Task |
Leave out the pictures, then output the lines of the records below from the first through the one containing "Обновленные пряжки ремней;".

Material for this task |
═══
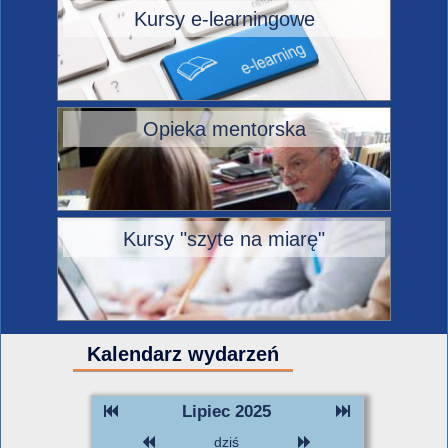
Kursy e-learningowe
Opieka mentorska
Kursy "szyte na miarę"
Kalendarz wydarzeń
Lipiec 2025
dziś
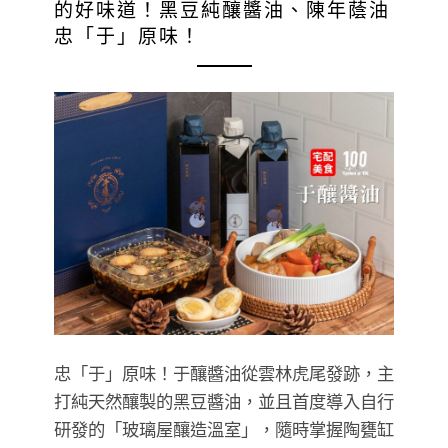
的好味道！黑豆純釀醬油、陳年蔭油
忠「于」原味！
忠「于」原味！于釀醬油從雲林虎尾發跡，主
打純天然釀製的黑豆醬油，並且首度導入自行
研發的「玻璃屋釀造溫室」，隨時掌握陶甕缸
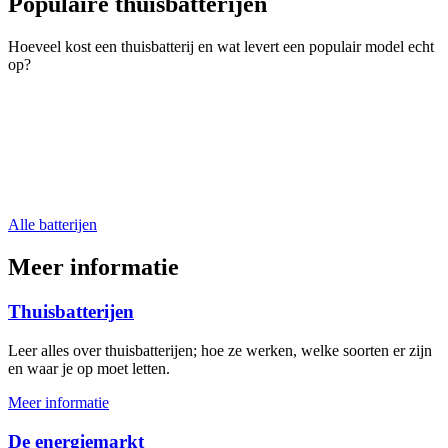
Populaire thuisbatterijen
Hoeveel kost een thuisbatterij en wat levert een populair model echt
op?
Alle batterijen
Meer informatie
Thuisbatterijen
Leer alles over thuisbatterijen; hoe ze werken, welke soorten er zijn
en waar je op moet letten.
Meer informatie
De energiemarkt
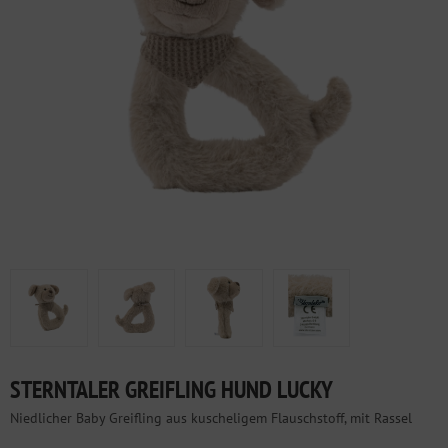
STERNTALER GREIFLING HUND LUCKY
Niedlicher Baby Greifling aus kuscheligem Flauschstoff, mit Rassel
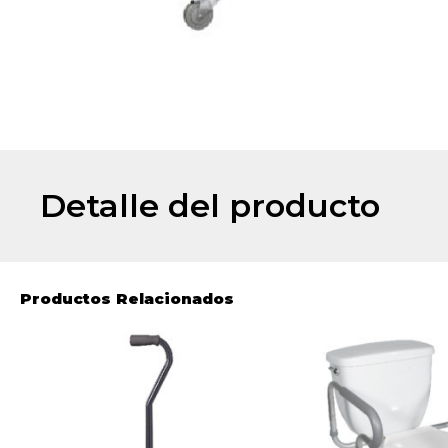
Detalle del producto
Productos Relacionados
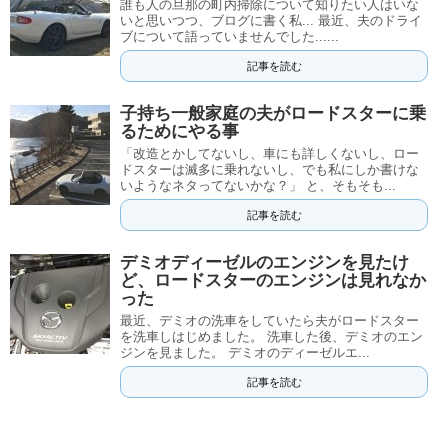
誰も人の旦那の町内掃除について知りたい人はいな
いと思いつつ、ブログに書く私... 最近、夫のドライ
ブについて語っていませんでした......
記事を読む
子持ち一般家庭の夫がロードスターに乗
るためにやる事
「改造とかしてないし、車にも詳しくないし、ロー
ドスターは滅多に乗れないし、でも私にしか書けな
いようなネタってないかな？」 と、そもそも...
記事を読む
デミオディーゼルのエンジンを見たけ
ど、ロードスターのエンジンは見れなか
った
最近、デミオの洗車をしていたら夫がロードスター
を洗車しはじめました。 洗車した後、デミオのエン
ジンを見ました。 デミオのディーゼルエ...
記事を読む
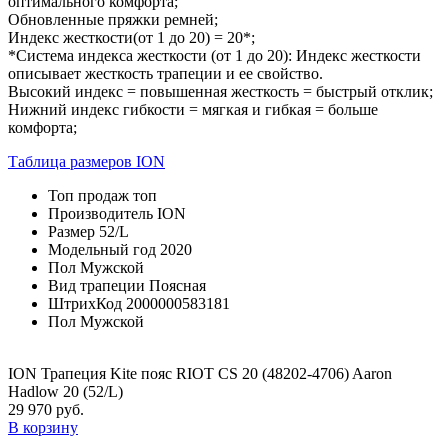
оптимального комфорта;
Обновленные пряжки ремней;
Индекс жесткости(от 1 до 20) = 20*;
*Система индекса жесткости (от 1 до 20): Индекс жесткости
описывает жесткость трапеции и ее свойство.
Высокий индекс = повышенная жесткость = быстрый отклик;
Нижний индекс гибкости = мягкая и гибкая = больше
комфорта;
Таблица размеров ION
Топ продаж
топ
Производитель
ION
Размер
52/L
Модельный год
2020
Пол
Мужской
Вид трапеции
Поясная
ШтрихКод
2000000583181
Пол
Мужской
ION Трапеция Kite пояс RIOT CS 20 (48202-4706) Aaron
Hadlow 20 (52/L)
29 970 руб.
В корзину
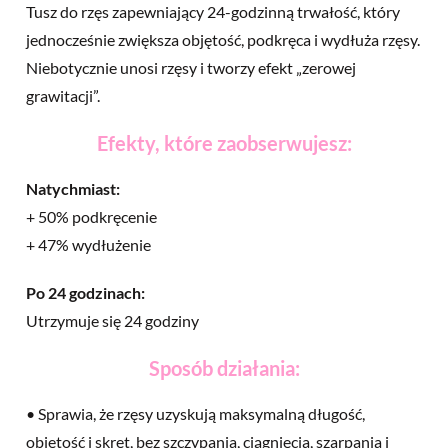
Tusz do rzęs zapewniający 24-godzinną trwałość, który
jednocześnie zwiększa objętość, podkręca i wydłuża rzęsy.
Niebotycznie unosi rzęsy i tworzy efekt „zerowej
grawitacji”.
Efekty, które zaobserwujesz:
Natychmiast:
+ 50% podkręcenie
+ 47% wydłużenie
Po 24 godzinach:
Utrzymuje się 24 godziny
Sposób działania:
• Sprawia, że rzęsy uzyskują maksymalną długość,
objętość i skręt, bez szczypania, ciągnięcia, szarpania i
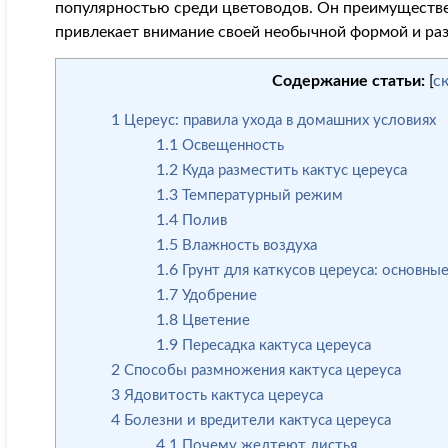
популярностью среди цветоводов. Он преимуществ
привлекает внимание своей необычной формой и ра
Содержание статьи:
[
с
1
Цереус: правила ухода в домашних условиях
1.1
Освещенность
1.2
Куда разместить кактус цереуса
1.3
Температурный режим
1.4
Полив
1.5
Влажность воздуха
1.6
Грунт для каткусов цереуса: основны
1.7
Удобрение
1.8
Цветение
1.9
Пересадка кактуса цереуса
2
Способы размножения кактуса цереуса
3
Ядовитость кактуса цереуса
4
Болезни и вредители кактуса цереуса
4.1
Почему желтеют листья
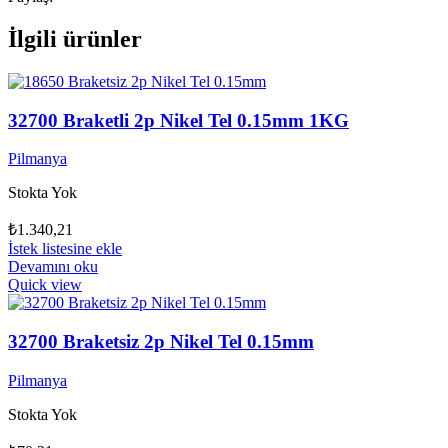
İlgili ürünler
32700 Braketli 2p Nikel Tel 0.15mm 1KG
Pilmanya
Stokta Yok
₺
1.340,21
İstek listesine ekle
Devamını oku
Quick view
32700 Braketsiz 2p Nikel Tel 0.15mm
Pilmanya
Stokta Yok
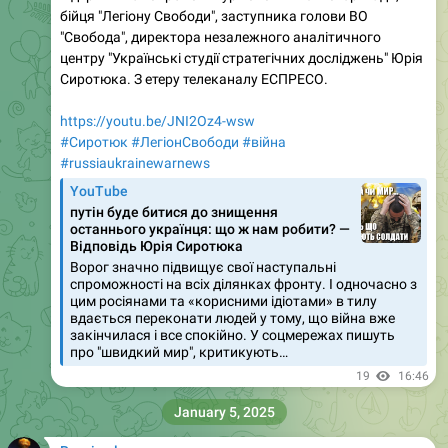
бійця "Легіону Свободи", заступника голови ВО
"Свобода", директора незалежного аналітичного
центру "Українські студії стратегічних досліджень" Юрія
Сиротюка. З етеру телеканалу ЕСПРЕСО.
https://youtu.be/JNI2Oz4-wsw
#Сиротюк
#ЛегіонСвободи
#війна
#russiaukrainewarnews
YouTube
путін буде битися до знищення
останнього українця: що ж нам робити? —
Відповідь Юрія Сиротюка
Ворог значно підвищує свої наступальні
спроможності на всіх ділянках фронту. І одночасно з
цим росіянами та «корисними ідіотами» в тилу
вдається переконати людей у тому, що війна вже
закінчилася і все спокійно. У соцмережах пишуть
про "швидкий мир", критикують…
19
16:46
January 5, 2025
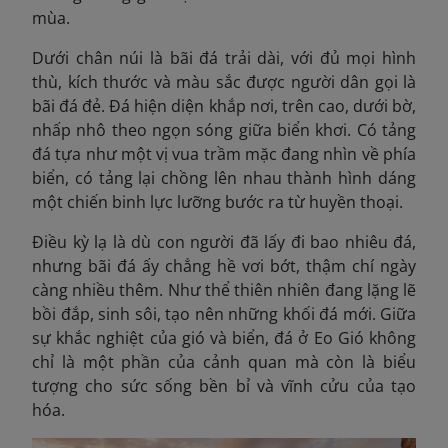
mùa.
Dưới chân núi là bãi đá trải dài, với đủ mọi hình
thù, kích thước và màu sắc được người dân gọi là
bãi đá đẻ. Đá hiện diện khắp nơi, trên cao, dưới bờ,
nhấp nhô theo ngọn sóng giữa biển khơi. Có tảng
đá tựa như một vị vua trầm mặc đang nhìn về phía
biển, có tảng lại chồng lên nhau thành hình dáng
một chiến binh lực lưỡng bước ra từ huyền thoại.
Điều kỳ lạ là dù con người đã lấy đi bao nhiêu đá,
nhưng bãi đá ấy chẳng hề vơi bớt, thậm chí ngày
càng nhiều thêm. Như thể thiên nhiên đang lặng lẽ
bồi đắp, sinh sôi, tạo nên những khối đá mới. Giữa
sự khắc nghiệt của gió và biển, đá ở Eo Gió không
chỉ là một phần của cảnh quan mà còn là biểu
tượng cho sức sống bền bỉ và vĩnh cửu của tạo
hóa.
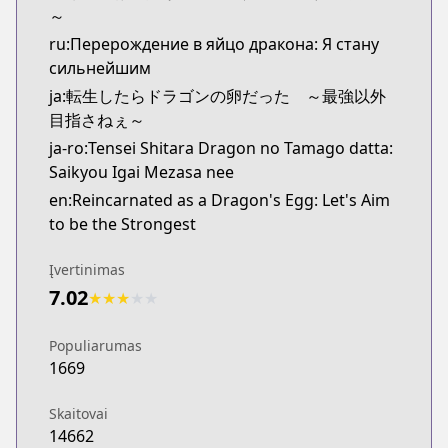
～
ru:Перерождение в яйцо дракона: Я стану
сильнейшим
ja:転生したらドラゴンの卵だった ～最強以外
目指さねぇ～
ja-ro:Tensei Shitara Dragon no Tamago datta:
Saikyou Igai Mezasa nee
en:Reincarnated as a Dragon's Egg: Let's Aim
to be the Strongest
Įvertinimas
7.02
★
★
★
★
★
Populiarumas
1669
Skaitovai
14662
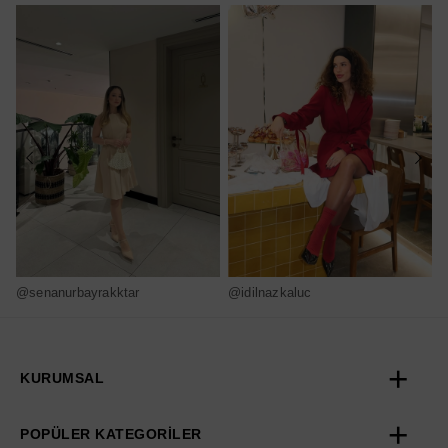
@senanurbayrakktar
@idilnazkaluc
@
KURUMSAL
POPÜLER KATEGORİLER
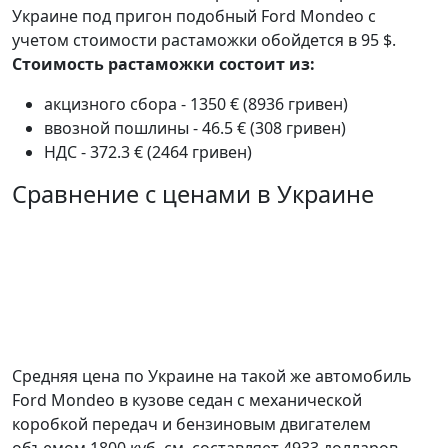
Украине под пригон подобный Ford Mondeo с
учетом стоимости растаможки обойдется в 95 $.
Стоимость растаможки состоит из:
акцизного сбора - 1350 € (8936 гривен)
ввозной пошлины - 46.5 € (308 гривен)
НДС - 372.3 € (2464 гривен)
Сравнение с ценами в Украине
Средняя цена по Украине на такой же автомобиль
Ford Mondeo в кузове седан c механической
коробкой передач и бензиновым двигателем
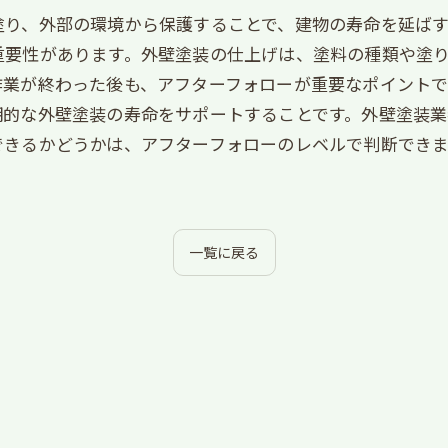
塗り、外部の環境から保護することで、建物の寿命を延ば
重要性があります。外壁塗装の仕上げは、塗料の種類や塗
作業が終わった後も、アフターフォローが重要なポイントで
期的な外壁塗装の寿命をサポートすることです。外壁塗装
できるかどうかは、アフターフォローのレベルで判断でき
一覧に戻る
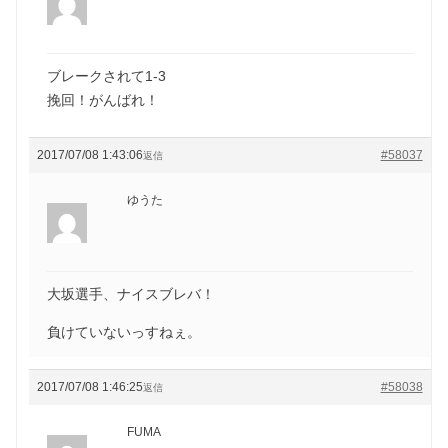
ブレークされて1-3
挽回！がんばれ！
2017/07/08 1:43:06
#58037
返信
ゆうた
大坂選手、ナイスブレバ！
負けていないっすねぇ。
2017/07/08 1:46:25
#58038
返信
FUMA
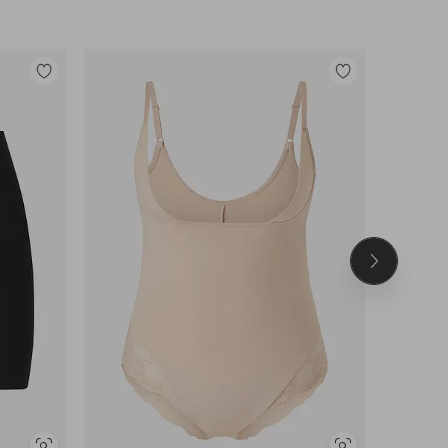
Toevoegen
Toevoegen
aan
aan
favorieten
favorieten
Volgend
product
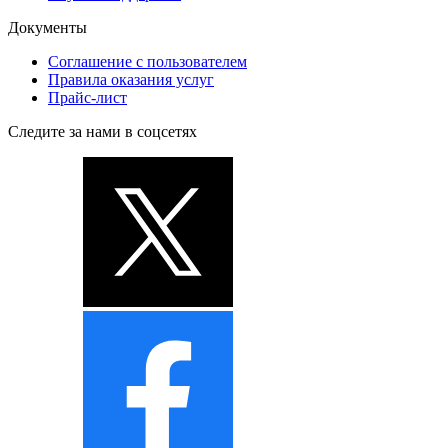
Документы
Соглашение с пользователем
Правила оказания услуг
Прайс-лист
Следите за нами в соцсетях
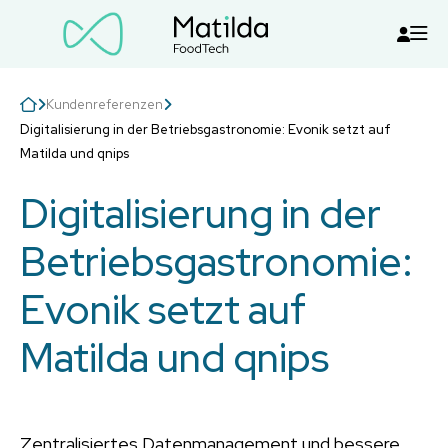
Kundenreferenzen
Digitalisierung in der Betriebsgastronomie: Evonik setzt auf
Matilda und qnips
Digitalisierung in der
Betriebsgastronomie:
Evonik setzt auf
Matilda und qnips
Zentralisiertes Datenmanagement und bessere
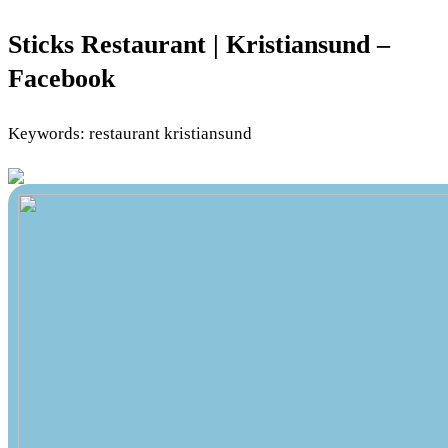
Sticks Restaurant | Kristiansund –
Facebook
Keywords: restaurant kristiansund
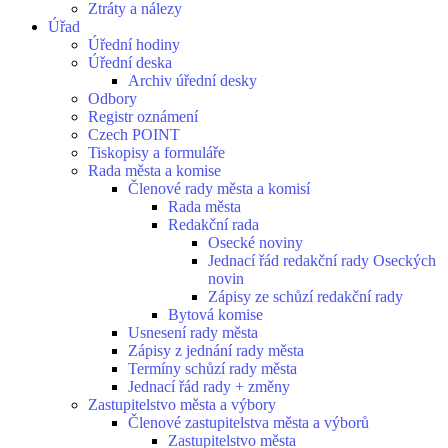
Ztráty a nálezy
Úřad
Úřední hodiny
Úřední deska
Archiv úřední desky
Odbory
Registr oznámení
Czech POINT
Tiskopisy a formuláře
Rada města a komise
Členové rady města a komisí
Rada města
Redakční rada
Osecké noviny
Jednací řád redakční rady Oseckých
novin
Zápisy ze schůzí redakční rady
Bytová komise
Usnesení rady města
Zápisy z jednání rady města
Termíny schůzí rady města
Jednací řád rady + změny
Zastupitelstvo města a výbory
Členové zastupitelstva města a výborů
Zastupitelstvo města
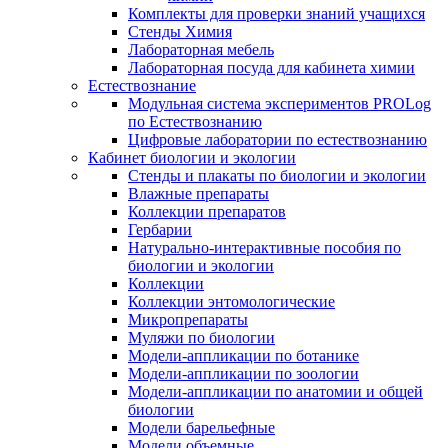
Комплекты для проверки знаний учащихся
Стенды Химия
Лабораторная мебель
Лабораторная посуда для кабинета химии
Естествознание
Модульная система экспериментов PROLog
по Естествознанию
Цифровые лаборатории по естествознанию
Кабинет биологии и экологии
Стенды и плакаты по биологии и экологии
Влажные препараты
Коллекции препаратов
Гербарии
Натурально-интерактивные пособия по
биологии и экологии
Коллекции
Коллекции энтомологические
Микропрепараты
Муляжи по биологии
Модели-аппликации по ботанике
Модели-аппликации по зоологии
Модели-аппликации по анатомии и общей
биологии
Модели барельефные
Модели объемные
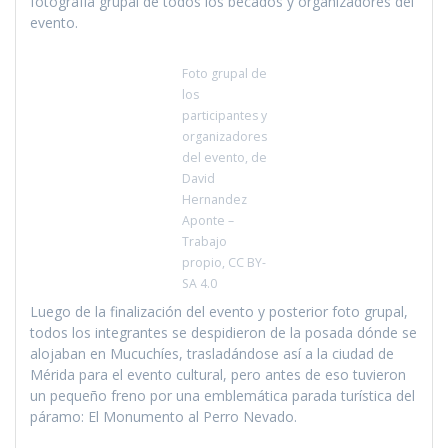
fotografía grupal de todos los becados y organizadores del
evento.
Foto grupal de
los
participantes y
organizadores
del evento, de
David
Hernandez
Aponte –
Trabajo
propio, CC BY-
SA 4.0
Luego de la finalización del evento y posterior foto grupal,
todos los integrantes se despidieron de la posada dónde se
alojaban en Mucuchíes, trasladándose así a la ciudad de
Mérida para el evento cultural, pero antes de eso tuvieron
un pequeño freno por una emblemática parada turística del
páramo: El Monumento al Perro Nevado.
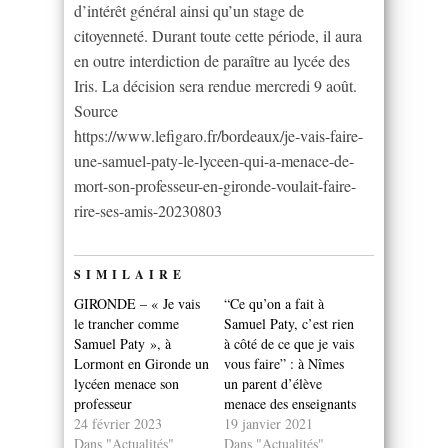
d’intérêt général ainsi qu’un stage de
citoyenneté. Durant toute cette période, il aura
en outre interdiction de paraître au lycée des
Iris. La décision sera rendue mercredi 9 août.
Source
https://www.lefigaro.fr/bordeaux/je-vais-faire-
une-samuel-paty-le-lyceen-qui-a-menace-de-
mort-son-professeur-en-gironde-voulait-faire-
rire-ses-amis-20230803
SIMILAIRE
GIRONDE – « Je vais
“Ce qu’on a fait à
le trancher comme
Samuel Paty, c’est rien
Samuel Paty », à
à côté de ce que je vais
Lormont en Gironde un
vous faire” : à Nîmes
lycéen menace son
un parent d’élève
professeur
menace des enseignants
24 février 2023
19 janvier 2021
Dans "Actualités"
Dans "Actualités"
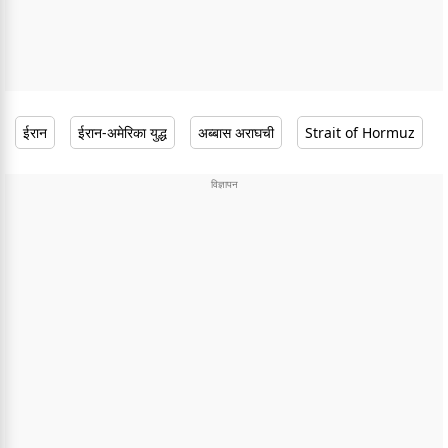
ईरान
ईरान-अमेरिका युद्ध
अब्बास अराघची
Strait of Hormuz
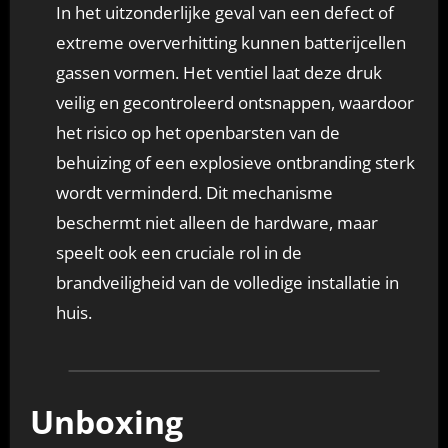
In het uitzonderlijke geval van een defect of
extreme oververhitting kunnen batterijcellen
gassen vormen. Het ventiel laat deze druk
veilig en gecontroleerd ontsnappen, waardoor
het risico op het openbarsten van de
behuizing of een explosieve ontbranding sterk
wordt verminderd. Dit mechanisme
beschermt niet alleen de hardware, maar
speelt ook een cruciale rol in de
brandveiligheid van de volledige installatie in
huis.
Unboxing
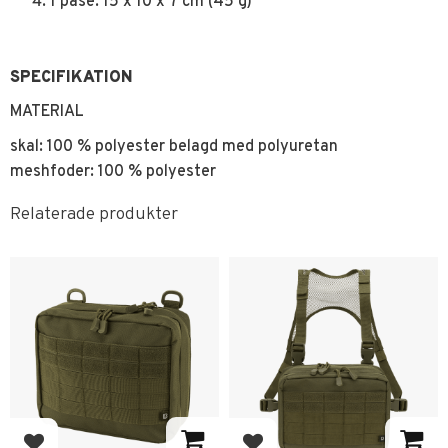
1 påse: 15 x 10 x 7 cm (45 g)
SPECIFIKATION
MATERIAL
skal: 100 % polyester belagd med polyuretan
meshfoder: 100 % polyester
Relaterade produkter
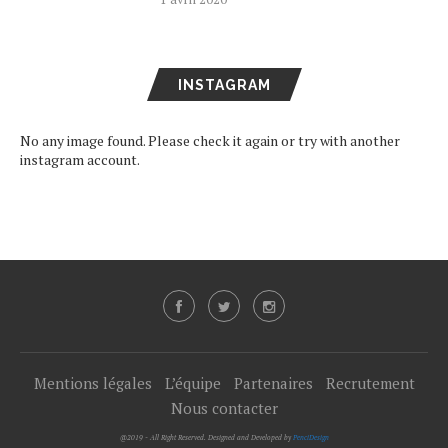
INSTAGRAM
No any image found. Please check it again or try with another
instagram account.
Mentions légales
L’équipe
Partenaires
Recrutement
Nous contacter
@2019 - All Right Reserved. Designed and Developed by
PenciDesign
═══
Response area |
Kursy e-learningowe
Opieka mentorska
Kursy "szyte na miarę"
Kalendarz wydarzeń
Lipiec 2025
dziś
的好味道！黑豆純釀醬油、陳年蔭油
忠「于」原味！
忠「于」原味！于釀醬油從雲林虎尾發跡，主
打純天然釀製的黑豆醬油，並且首度導入自行
研發的「玻璃屋釀造溫室」，隨時掌握陶甕缸
Populaire thuisbatterijen
Hoeveel kost een thuisbatterij en wat levert een populair model echt
op?
Alle batterijen
Meer informatie
Thuisbatterijen
Leer alles over thuisbatterijen; hoe ze werken, welke soorten er zijn
en waar je op moet letten.
Meer informatie
De energiemarkt
STERNTALER GREIFLING HUND LUCKY
Niedlicher Baby Greifling aus kuscheligem Flauschstoff, mit Rassel
Detalle del producto
Productos Relacionados
誰も人の旦那の町内掃除について知りたい人はいな
いと思いつつ、ブログに書く私... 最近、夫のドライ
ブについて語っていませんでした......
記事を読む
子持ち一般家庭の夫がロードスターに乗
るためにやる事
「改造とかしてないし、車にも詳しくないし、ロー
ドスターは滅多に乗れないし、でも私にしか書けな
いようなネタってないかな？」 と、そもそも...
記事を読む
デミオディーゼルのエンジンを見たけ
ど、ロードスターのエンジンは見れなか
った
最近、デミオの洗車をしていたら夫がロードスター
を洗車しはじめました。 洗車した後、デミオのエン
ジンを見ました。 デミオのディーゼルエ...
記事を読む
оптимального комфорта;
Обновленные пряжки ремней;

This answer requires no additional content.